Dispatches From Caribou Country

Crossposted from Torontoist.com, where there are also accompanying images and illustrations.

“What are you doing tonight,” asked a friend of mine Monday afternoon. “Well,” I said, “I’m going to an event called ‘Caribou Country: Our Shield Against Global Warming.'”

“You lost me at Caribou,” my friend replied.

We’re told that environmental issues are at the top of everyone’s mind, but anecdotal evidence suggests that that attention may be narrowly focused. This new environmentalism, it seems, is all about carbon: emissions, taxes, and credits. Carbonmania, the result of increased awareness around the climate crisis, is perhaps a mixed blessing. On the one hand, it has undeniably given the environmental movement a shot in the arm and triggered a new wave of awareness and debate about our only home’s life support systems. On the other, it has hogged the spotlight, leaving other equally important environmental issues in the shadows.

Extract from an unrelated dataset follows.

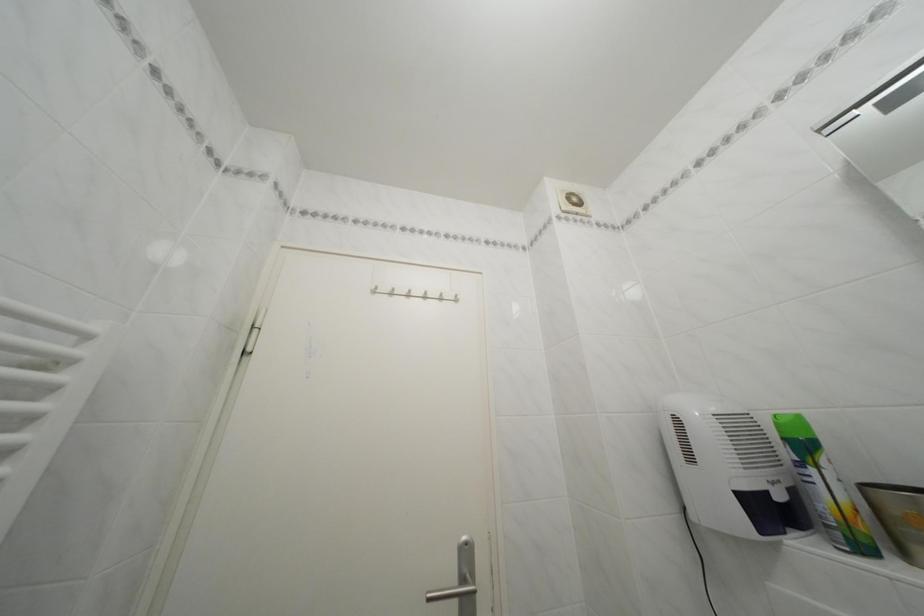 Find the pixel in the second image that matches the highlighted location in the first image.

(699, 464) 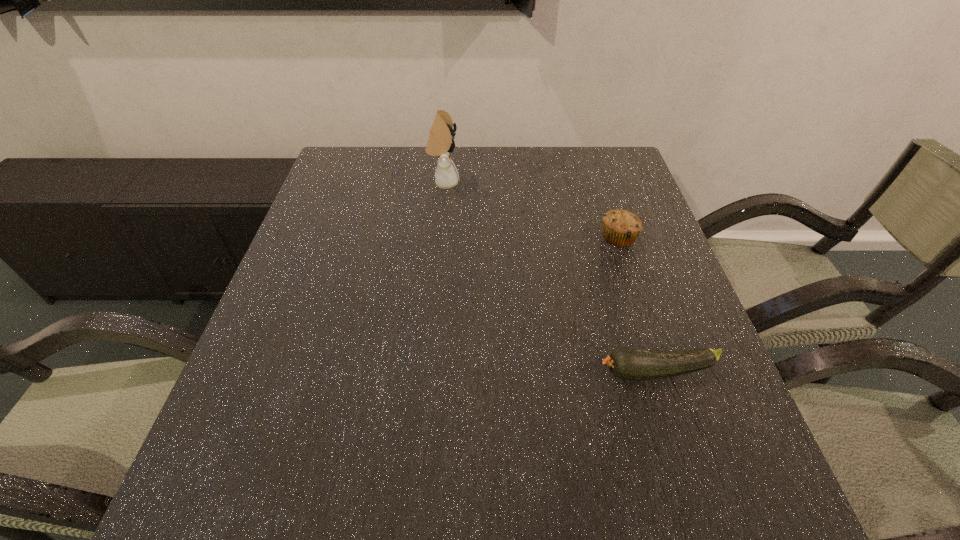 Identify the location of free location located at the blossom end of the shortest object. (523, 372).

Or, it should be said, other related aspects of the same macro-environmental issue. Because, as climatologists routinely point out, climate change is a crisis that did not evolve in isolation from other environmental crises, nor can it be solved in isolation. In short, there’s more to this than carbon itself.

And yet, with a title like “Caribou Country,” Monday night’s event—presented by Wildlands League (the Ontario chapter of CPAWS, the Canadian Parks and Wilderness Society) at the University of Toronto’s Hart House—caused our friend to think of the old “hippy, tree hugging” environmentalism: a kind of thinking that seems (to many) to exist in isolation from the practical reality of every day life, the kind of environmentalism that is “out there,” and doesn’t affect us directly. This line of reasoning, as the speakers at the event explained, is faulty.

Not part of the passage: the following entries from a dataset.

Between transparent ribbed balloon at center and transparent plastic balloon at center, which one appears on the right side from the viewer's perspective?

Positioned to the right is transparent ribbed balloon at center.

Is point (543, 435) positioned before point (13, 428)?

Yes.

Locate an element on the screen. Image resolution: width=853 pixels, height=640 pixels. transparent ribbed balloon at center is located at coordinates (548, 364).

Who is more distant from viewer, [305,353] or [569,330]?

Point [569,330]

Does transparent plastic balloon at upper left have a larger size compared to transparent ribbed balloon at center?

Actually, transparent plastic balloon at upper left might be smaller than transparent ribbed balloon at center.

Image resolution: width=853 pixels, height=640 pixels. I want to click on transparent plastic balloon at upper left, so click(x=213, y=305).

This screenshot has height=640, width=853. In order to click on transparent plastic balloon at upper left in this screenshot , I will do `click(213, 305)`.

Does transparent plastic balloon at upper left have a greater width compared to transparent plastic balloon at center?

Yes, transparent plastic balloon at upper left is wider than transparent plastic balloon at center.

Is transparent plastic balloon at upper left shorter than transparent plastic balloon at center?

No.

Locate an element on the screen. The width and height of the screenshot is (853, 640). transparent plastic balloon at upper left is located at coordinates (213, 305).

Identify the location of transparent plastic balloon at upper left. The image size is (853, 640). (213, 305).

“Caribou Country” refers to Canada’s boreal region, which occupies 35% of total Canadian land area and 77% of Canada’s total forest. It also refers to an ecosystem that is on the run. In 1880 the forest (and, along with it, the caribou population) extended south almost to Algonquin park; today it has retreated to the remote north of Ontario, well above Sault Ste Marie. And while its preservation may seem like a distant “nice to have,” the health of the boreal ecosystem is inextricably linked to our choice between increasing or decreasing the destructiveness of climate change.

Crisis Gone Global

The difference between the amount of intact forest pre and post industrialization—a reduction of 70%—is striking when seen on a map. Overlay that map on a photo of the Earth at night from space, and there’s an inverse relationship between the areas that are lit up and the areas that still have wildlife. The immensity of that change means that environmental problems are now global instead of local, which is why we can no longer afford to think of wilderness protection as an altruistic frill.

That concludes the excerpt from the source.